= About this exercise =
For the data below, work out how many lines include the string "történelmi" and report only the number.

= Saved entries =
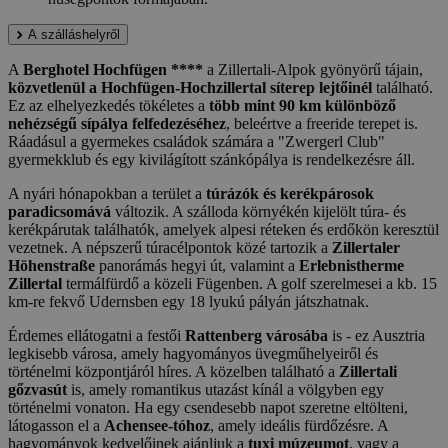
A szálláshelyről
A
Berghotel Hochfügen ****
a Zillertali-Alpok gyönyörű tájain,
közvetlenül a Hochfügen-Hochzillertal síterep lejtőinél
található.
Ez az elhelyezkedés tökéletes a
több mint 90 km különböző
nehézségű sípálya felfedezéséhez
, beleértve a freeride terepet is.
Ráadásul a gyermekes családok számára a "Zwergerl Club"
gyermekklub és egy kivilágított szánkópálya is rendelkezésre áll.
A nyári hónapokban a terület a
túrázók és kerékpárosok
paradicsomává
változik. A szálloda környékén kijelölt túra- és
kerékpárutak találhatók, amelyek alpesi réteken és erdőkön keresztül
vezetnek. A népszerű túracélpontok közé tartozik a
Zillertaler
Höhenstraße
panorámás hegyi út, valamint a
Erlebnistherme
Zillertal
termálfürdő a közeli Fügenben. A golf szerelmesei a kb. 15
km-re fekvő Udernsben egy 18 lyukú pályán játszhatnak.
Érdemes ellátogatni a festői
Rattenberg városába
is - ez Ausztria
legkisebb városa, amely hagyományos üvegműhelyeiről és
történelmi központjáról híres. A közelben található a
Zillertali
gőzvasút
is, amely romantikus utazást kínál a völgyben egy
történelmi vonaton. Ha egy csendesebb napot szeretne eltölteni,
látogasson el a
Achensee-tóhoz
, amely ideális fürdőzésre. A
hagyományok kedvelőinek ajánljuk a
tuxi múzeumot
, vagy a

= Task result =
2